▽男はつらいよ 寅次郎サラダ記念日(1988年 日本 100分)
監督/山田洋次 音楽/山本直純
出演/渥美清 倍賞千恵子 吉岡秀隆 前田吟 笠智衆 三崎千恵子 奈良岡朋子 三田佳子
▽第40作 1988年12月24日
夢が、ない。
寅が小海線に乗り一杯やりながら、しみじみさくらに語りかける。酒をすすめた車掌にえびせんにハサミをいれられたらもうタイトルだ。小諸の懐古園の祭だ。笹野高史に運動靴とジャンパーをかすめとられる小芝居のタイトルバックからそのまま小諸の旅になる。

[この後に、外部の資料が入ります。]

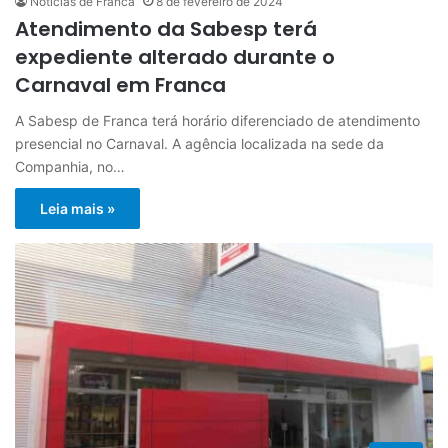
Notícias de Franca
8 de fevereiro de 2024
Atendimento da Sabesp terá
expediente alterado durante o
Carnaval em Franca
A Sabesp de Franca terá horário diferenciado de atendimento
presencial no Carnaval. A agência localizada na sede da
Companhia, no…
Leia mais »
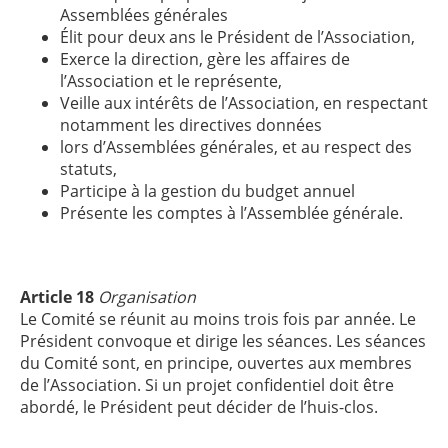
Assemblées générales
Élit pour deux ans le Président de l’Association,
Exerce la direction, gère les affaires de
l’Association et le représente,
Veille aux intérêts de l’Association, en respectant
notamment les directives données
lors d’Assemblées générales, et au respect des
statuts,
Participe à la gestion du budget annuel
Présente les comptes à l’Assemblée générale.
Article 18
Organisation
Le Comité se réunit au moins trois fois par année. Le
Président convoque et dirige les séances. Les séances
du Comité sont, en principe, ouvertes aux membres
de l’Association. Si un projet confidentiel doit être
abordé, le Président peut décider de l’huis-clos.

静かな展開だな。
というよりなんとなく死の匂いがするのは、三田佳子が女医になって登場するからかしらね。でも、寅はそのまま小諸にいる。で、とらやだけど、さくらがほぼ女将になっちゃってるんだよね。三平くんだかなんだかいう店員はいるし、なんだかちらっとだけと団子焼きの職人らしき人影も見えたりして。
ま、そんなことで徐々にとらやも変わっていくのかなって感じが漂い、御前さまも帝釈天の境内に立っているのではなく自宅の縁側でさくらと会話をかわすといった、なんていうのか、とにかく全員ががくんっと年を食ったっていう感じだった。なんだかね。
物語も見も知らぬおばあさんの死が底流になってて、全体的に暗さが漂う。
まあ、それを払拭しようとしてか、満男の受験話があったり、三田佳子の姪に三田寛子が出てたりして、なんだよ苗字つながりかよとかはおもってたって仕方ないんだけど、この早稲田の挿話がなんともつらい。
いくらなんでも大学の講義に寅が入り込むことはないし、講義を奪ってあほみたいなワット君の話を披露して早稲田の連中が行儀よく聞いているはずもないし、どっと笑い転げるはずもないもんね。
なんだか、ほんと、つらかった。
それにしても、またすまけいの登場かよっておもったけど、よほど山田洋次はすまけいが気に入ったんだろうか?